#### How to complete this task
Going through the material below, please gather all lines with the word "شماره" in them.

#### Task input ####

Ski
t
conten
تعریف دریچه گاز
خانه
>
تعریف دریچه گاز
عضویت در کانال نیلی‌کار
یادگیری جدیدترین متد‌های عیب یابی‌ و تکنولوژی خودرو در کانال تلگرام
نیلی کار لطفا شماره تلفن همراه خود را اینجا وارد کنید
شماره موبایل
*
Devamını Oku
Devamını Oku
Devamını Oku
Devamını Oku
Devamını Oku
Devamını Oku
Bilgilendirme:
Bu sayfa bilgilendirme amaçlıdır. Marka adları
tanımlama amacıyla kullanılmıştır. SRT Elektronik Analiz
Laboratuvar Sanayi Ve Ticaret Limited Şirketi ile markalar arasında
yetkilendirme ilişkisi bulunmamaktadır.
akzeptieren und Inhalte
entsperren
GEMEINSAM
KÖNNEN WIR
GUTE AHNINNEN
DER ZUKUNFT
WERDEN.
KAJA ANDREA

####
#### Task input ####

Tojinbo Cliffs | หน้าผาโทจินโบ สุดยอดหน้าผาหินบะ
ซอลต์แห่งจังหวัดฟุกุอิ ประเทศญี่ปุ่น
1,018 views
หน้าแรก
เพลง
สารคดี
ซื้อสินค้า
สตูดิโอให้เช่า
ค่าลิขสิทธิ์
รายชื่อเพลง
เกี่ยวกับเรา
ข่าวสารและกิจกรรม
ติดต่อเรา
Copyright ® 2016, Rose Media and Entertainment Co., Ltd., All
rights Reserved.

####
#### Task input ####

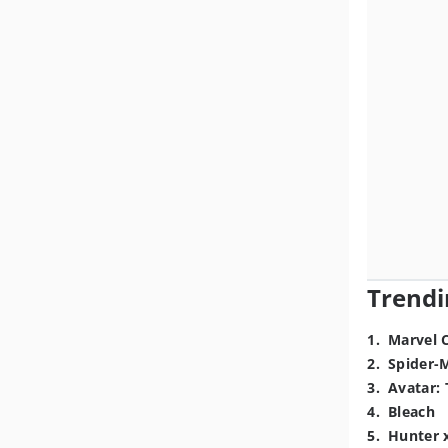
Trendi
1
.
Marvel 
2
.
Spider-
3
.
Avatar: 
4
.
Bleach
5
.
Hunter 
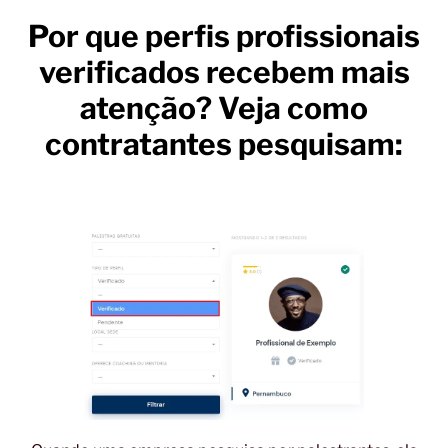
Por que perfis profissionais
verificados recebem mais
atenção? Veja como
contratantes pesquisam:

####

#### Answer section
نیلی کار لطفا شماره تلفن همراه خود را اینجا وارد کنید
شماره موبایل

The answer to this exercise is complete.